Pela regra da urgência constitucional, a tramitação de um projeto fica limitada a 45 dias em cada Casa Legislativa. Caso o texto seja alterado na Casa revisora — como ocorreu com o PL Antifacção —, há um prazo adicional de 10 dias. Se o projeto não for votado nesse período e a urgência não for retirada, ele passa a trancar a pauta, impedindo a análise de outras proposições ordinárias no plenário.
Na prática, isso significa que projetos de lei ficam paralisados, mas a Câmara mantém a possibilidade de votar temas de maior hierarquia constitucional, como é o caso da PEC da Segurança Pública.
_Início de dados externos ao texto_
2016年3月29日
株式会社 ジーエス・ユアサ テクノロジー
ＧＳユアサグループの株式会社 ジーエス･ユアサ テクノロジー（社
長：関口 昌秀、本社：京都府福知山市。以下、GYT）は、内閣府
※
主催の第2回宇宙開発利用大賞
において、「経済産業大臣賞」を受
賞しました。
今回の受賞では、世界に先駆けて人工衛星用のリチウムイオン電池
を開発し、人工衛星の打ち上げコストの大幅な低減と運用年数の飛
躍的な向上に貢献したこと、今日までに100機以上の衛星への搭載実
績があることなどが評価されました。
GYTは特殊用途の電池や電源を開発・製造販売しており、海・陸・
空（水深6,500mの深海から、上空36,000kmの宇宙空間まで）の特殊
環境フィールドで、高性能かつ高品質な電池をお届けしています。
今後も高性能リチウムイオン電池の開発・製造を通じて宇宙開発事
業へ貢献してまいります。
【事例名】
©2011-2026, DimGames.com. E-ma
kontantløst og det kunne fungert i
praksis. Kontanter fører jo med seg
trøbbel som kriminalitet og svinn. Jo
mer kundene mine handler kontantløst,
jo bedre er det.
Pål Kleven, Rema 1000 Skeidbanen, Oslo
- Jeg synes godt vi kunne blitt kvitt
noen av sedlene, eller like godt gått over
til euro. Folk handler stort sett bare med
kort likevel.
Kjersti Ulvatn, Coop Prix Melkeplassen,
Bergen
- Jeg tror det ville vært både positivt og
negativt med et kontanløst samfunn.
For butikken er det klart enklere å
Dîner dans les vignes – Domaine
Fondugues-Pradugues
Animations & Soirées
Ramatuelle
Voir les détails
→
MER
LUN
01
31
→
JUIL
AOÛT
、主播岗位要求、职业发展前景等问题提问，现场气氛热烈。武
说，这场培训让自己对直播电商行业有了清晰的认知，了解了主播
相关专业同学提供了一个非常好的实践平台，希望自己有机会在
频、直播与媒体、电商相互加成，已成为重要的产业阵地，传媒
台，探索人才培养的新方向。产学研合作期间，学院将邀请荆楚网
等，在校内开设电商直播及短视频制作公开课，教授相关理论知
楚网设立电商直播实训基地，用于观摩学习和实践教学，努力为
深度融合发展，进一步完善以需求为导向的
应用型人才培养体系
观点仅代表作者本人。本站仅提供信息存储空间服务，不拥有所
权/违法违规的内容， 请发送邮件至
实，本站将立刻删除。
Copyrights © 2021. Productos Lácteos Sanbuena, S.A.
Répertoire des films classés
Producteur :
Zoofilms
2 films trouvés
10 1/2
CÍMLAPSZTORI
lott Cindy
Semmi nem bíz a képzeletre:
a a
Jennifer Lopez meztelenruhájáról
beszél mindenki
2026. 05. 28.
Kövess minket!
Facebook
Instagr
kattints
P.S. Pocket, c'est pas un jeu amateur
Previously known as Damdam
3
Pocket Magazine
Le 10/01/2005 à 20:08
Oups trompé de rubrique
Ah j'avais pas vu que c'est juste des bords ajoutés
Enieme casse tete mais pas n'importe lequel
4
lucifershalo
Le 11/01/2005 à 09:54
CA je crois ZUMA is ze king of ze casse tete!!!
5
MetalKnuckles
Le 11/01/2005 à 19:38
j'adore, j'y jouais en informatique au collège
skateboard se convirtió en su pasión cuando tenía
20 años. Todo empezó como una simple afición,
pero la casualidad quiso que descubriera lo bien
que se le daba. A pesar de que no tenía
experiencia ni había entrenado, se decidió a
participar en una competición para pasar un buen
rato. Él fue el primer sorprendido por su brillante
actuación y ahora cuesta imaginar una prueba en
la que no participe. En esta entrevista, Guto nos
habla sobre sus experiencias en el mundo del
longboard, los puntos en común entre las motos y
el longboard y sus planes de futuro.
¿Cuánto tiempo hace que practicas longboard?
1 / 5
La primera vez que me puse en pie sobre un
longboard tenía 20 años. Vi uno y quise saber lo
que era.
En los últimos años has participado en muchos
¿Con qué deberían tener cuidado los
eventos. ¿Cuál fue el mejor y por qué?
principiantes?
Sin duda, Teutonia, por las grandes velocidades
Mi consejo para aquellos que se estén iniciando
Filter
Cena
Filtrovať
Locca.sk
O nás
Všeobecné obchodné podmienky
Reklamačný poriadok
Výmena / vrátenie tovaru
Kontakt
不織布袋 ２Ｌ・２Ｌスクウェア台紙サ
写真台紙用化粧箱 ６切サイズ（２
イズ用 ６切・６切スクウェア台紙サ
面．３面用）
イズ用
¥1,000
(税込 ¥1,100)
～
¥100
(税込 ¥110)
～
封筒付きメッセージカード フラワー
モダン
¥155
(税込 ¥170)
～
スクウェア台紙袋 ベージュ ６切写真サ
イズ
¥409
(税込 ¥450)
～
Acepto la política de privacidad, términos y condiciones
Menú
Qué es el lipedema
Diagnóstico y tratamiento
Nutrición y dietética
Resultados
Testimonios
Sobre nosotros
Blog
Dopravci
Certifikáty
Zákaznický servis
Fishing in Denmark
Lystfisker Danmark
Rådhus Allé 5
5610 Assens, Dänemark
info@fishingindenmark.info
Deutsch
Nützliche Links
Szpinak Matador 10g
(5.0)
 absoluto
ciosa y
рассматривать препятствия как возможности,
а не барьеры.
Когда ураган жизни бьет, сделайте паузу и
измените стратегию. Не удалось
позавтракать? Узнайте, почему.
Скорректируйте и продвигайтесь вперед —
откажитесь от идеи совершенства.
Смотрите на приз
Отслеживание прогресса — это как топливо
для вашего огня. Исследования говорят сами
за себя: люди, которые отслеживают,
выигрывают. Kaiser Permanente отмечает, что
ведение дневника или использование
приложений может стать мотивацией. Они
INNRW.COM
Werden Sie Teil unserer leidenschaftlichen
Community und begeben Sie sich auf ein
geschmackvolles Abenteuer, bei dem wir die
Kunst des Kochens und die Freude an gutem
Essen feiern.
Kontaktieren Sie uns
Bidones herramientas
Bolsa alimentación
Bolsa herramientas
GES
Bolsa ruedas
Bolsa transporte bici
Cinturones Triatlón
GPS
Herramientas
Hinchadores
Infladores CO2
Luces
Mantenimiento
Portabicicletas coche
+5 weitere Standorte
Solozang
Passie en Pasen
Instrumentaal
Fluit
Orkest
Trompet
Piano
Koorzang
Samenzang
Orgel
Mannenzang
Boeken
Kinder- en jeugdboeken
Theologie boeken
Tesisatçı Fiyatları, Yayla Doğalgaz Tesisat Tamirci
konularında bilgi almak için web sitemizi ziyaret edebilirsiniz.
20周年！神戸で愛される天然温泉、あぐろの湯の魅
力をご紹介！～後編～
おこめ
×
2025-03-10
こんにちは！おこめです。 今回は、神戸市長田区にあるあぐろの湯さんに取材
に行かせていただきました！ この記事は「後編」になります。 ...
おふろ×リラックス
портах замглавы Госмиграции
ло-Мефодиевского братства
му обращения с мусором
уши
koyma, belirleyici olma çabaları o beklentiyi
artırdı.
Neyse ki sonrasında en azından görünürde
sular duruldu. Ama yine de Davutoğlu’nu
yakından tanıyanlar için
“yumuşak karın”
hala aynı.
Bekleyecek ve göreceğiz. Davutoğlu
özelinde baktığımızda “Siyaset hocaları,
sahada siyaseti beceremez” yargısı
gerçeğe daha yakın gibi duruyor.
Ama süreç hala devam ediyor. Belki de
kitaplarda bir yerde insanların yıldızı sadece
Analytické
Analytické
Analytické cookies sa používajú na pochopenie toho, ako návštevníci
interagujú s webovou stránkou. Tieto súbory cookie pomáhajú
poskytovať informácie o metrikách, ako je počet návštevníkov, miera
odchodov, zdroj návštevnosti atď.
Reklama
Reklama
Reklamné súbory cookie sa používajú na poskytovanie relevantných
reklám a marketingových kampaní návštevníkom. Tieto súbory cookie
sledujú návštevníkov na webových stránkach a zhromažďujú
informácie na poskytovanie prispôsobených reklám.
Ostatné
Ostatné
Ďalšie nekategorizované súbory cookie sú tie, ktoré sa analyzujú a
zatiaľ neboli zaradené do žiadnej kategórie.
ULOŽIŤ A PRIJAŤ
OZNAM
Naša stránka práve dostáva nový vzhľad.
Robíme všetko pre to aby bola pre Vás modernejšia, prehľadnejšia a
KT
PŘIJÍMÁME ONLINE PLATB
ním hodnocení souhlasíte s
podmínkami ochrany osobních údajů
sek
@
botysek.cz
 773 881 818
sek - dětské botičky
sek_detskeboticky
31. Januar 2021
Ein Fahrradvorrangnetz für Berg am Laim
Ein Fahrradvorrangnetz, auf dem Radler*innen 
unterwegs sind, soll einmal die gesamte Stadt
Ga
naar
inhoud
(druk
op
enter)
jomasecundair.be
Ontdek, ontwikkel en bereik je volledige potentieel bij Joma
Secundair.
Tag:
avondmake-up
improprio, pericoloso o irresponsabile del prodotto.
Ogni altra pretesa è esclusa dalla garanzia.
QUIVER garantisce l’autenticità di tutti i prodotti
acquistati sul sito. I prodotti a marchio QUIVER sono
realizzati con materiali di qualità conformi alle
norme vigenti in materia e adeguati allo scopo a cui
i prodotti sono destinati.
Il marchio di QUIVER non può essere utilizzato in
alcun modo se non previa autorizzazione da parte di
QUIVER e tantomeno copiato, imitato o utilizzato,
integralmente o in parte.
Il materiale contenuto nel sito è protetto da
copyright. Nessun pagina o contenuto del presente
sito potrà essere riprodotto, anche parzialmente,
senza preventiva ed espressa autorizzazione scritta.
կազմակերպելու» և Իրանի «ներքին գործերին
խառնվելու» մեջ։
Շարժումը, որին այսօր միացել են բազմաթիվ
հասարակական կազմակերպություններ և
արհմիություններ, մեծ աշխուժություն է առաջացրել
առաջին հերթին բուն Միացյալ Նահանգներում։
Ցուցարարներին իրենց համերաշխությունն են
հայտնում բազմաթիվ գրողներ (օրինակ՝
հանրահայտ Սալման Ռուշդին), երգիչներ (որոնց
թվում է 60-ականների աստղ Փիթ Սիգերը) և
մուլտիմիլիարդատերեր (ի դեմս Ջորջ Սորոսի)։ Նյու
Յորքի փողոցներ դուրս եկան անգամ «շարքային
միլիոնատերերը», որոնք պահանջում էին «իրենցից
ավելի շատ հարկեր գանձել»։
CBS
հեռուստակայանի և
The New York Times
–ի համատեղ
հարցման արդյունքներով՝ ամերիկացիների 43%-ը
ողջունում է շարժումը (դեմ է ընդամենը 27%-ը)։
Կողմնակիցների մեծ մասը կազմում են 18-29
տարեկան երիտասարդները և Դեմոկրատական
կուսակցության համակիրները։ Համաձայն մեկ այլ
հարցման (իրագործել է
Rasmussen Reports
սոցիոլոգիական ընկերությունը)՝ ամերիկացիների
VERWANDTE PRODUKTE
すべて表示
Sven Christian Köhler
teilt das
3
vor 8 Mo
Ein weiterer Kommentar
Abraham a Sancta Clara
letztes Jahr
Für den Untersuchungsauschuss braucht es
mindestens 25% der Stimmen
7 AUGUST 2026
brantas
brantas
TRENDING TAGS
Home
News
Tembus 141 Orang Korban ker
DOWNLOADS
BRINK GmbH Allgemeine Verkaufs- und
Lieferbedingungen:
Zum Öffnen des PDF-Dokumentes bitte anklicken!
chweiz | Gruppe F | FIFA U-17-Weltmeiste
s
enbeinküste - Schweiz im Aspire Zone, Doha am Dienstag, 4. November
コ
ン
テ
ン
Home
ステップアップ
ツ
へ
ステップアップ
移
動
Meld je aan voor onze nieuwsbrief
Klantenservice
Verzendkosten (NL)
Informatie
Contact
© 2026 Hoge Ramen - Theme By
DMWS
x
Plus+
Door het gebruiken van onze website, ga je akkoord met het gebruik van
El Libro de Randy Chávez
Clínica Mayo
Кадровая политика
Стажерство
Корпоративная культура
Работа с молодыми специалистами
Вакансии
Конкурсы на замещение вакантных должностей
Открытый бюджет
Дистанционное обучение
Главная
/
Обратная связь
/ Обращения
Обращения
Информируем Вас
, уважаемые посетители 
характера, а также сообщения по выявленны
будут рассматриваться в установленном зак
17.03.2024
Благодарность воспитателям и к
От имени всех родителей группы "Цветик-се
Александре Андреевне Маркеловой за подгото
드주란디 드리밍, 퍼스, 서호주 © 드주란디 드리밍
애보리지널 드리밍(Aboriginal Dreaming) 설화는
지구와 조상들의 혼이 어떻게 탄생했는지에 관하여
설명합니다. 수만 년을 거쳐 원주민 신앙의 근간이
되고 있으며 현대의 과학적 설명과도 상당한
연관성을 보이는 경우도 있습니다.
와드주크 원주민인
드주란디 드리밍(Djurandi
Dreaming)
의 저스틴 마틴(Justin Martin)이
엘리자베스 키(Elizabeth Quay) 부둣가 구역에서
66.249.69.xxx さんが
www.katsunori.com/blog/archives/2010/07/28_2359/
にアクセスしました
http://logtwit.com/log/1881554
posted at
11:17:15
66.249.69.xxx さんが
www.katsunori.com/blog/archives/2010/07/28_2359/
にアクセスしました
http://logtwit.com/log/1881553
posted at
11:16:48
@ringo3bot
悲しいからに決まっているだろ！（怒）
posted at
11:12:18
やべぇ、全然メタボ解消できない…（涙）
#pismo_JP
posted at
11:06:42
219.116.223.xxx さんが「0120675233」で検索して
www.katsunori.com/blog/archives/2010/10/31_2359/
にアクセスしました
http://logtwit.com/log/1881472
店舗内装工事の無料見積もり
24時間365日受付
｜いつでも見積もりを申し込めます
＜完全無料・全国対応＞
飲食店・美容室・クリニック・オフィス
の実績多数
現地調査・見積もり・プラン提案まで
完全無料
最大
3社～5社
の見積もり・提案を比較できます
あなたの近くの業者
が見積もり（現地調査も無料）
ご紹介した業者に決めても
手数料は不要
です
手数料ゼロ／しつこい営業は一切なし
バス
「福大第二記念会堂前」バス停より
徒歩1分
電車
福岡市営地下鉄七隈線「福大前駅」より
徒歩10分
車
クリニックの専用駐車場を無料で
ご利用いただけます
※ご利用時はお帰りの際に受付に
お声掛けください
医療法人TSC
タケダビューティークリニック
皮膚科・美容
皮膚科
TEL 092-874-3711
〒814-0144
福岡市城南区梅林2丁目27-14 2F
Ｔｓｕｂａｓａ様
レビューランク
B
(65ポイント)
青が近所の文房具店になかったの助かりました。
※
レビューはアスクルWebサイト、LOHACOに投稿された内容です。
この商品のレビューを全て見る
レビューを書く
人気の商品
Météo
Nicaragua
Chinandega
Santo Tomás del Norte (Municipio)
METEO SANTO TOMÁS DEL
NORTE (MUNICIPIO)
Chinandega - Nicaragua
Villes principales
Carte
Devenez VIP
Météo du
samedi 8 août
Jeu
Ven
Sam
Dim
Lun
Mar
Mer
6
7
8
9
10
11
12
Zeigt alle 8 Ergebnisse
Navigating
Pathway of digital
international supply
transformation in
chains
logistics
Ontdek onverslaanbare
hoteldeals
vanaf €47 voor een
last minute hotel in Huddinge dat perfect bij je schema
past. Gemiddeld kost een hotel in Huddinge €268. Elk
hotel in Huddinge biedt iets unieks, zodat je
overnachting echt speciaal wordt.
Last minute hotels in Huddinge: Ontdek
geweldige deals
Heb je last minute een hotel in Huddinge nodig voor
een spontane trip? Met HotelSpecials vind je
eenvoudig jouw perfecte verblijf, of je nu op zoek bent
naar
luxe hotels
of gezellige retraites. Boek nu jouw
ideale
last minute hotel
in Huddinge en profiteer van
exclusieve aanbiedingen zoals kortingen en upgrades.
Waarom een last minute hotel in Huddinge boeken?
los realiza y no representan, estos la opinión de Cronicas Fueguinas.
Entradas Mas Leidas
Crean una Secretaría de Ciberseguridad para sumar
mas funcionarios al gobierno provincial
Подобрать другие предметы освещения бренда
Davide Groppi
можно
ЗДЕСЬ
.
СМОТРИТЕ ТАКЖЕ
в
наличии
PEC da Segurança já passou pela CCJ e aguarda comissão especial
Relatada pelo deputado Mendonça Filho (União-PE), da oposição, a PEC já foi aprovada na Comissão de Constituição e Justiça (CCJ) e agora aguarda a instalação e votação em uma comissão especial, etapa obrigatória antes de seguir ao plenário.
Enviada pelo governo do presidente Luiz Inácio Lula da Silva ao Congresso em abril de 2025, a proposta tem como objetivo criar mecanismos de integração entre as forças de segurança pública do país. O texto prevê, entre outros pontos, a ampliação das competências da Polícia Federal (PF) e da Polícia Rodoviária Federal (PRF), além de mudanças na gestão do sistema prisional.
Para ser aprovada, a PEC precisa do apoio mínimo de três quintos dos deputados e senadores, em dois turnos de votação em cada Casa Legislativa. Se passar pela Câmara, seguirá ao Senado, onde também deverá ser votada em dois turnos.
A expectativa, segundo a reportagem, é que a Câmara analise a proposta ainda no início de março.
Reunião com Hugo Motta deve definir calendário de votação
A definição de um cronograma para a apreciação da PEC deve ocorrer em reunião marcada para a próxima segunda-feira (23), quando líderes partidários devem se encontrar com o presidente da Câmara, deputado Hugo Motta (Republicanos-PB).
De acordo com o que foi discutido anteriormente entre líderes e a presidência da Casa, no fim de janeiro, ficou acertado que o PL Antifacção seria votado após a análise da PEC da Segurança Pública.
Esse encaminhamento reforça a possibilidade de que o texto constitucional avance mesmo com o bloqueio das demais matérias legislativas.
PL Antifacção endurece regras contra crime organizado
O PL Antifacção, enviado pelo governo federal em outubro de 2025, tem como foco o combate às facções criminosas e o endurecimento do tratamento penal contra o crime organizado. A proposta amplia penas, cria novas definições legais e altera regras relacionadas à investigação e ao julgamento de integrantes desses grupos.
No Senado, o relator Alessandro Vieira (MDB-SE) promoveu mudanças relevantes no texto aprovado anteriormente pela Câmara, em novembro do ano passado. Em vez de criar uma nova legislação específica para punir membros de grupos criminosos, o senador propôs atualizar a atual Lei das Organizações Criminosas.
A alteração atendia a uma demanda do Ministério da Justiça e da Polícia Federal, que avaliavam que a proposta original aprovada pelos deputados poderia abrir brechas jurídicas capazes de beneficiar criminosos.
O relatório também retomou a diferenciação sugerida pelo governo entre organizações criminosas, facções e milícias, estabelecendo níveis distintos de punição. Outra mudança prevista é o fim das visitas íntimas para presos provisórios ou condenados como integrantes desses grupos.
Com o regime de urgência mantido, o projeto segue trancando a pauta, mas sem impedir que a Câmara avance na PEC da Segurança Pública, considerada uma das prioridades do governo no Congresso para reorganizar e fortalecer o sistema nacional de segurança.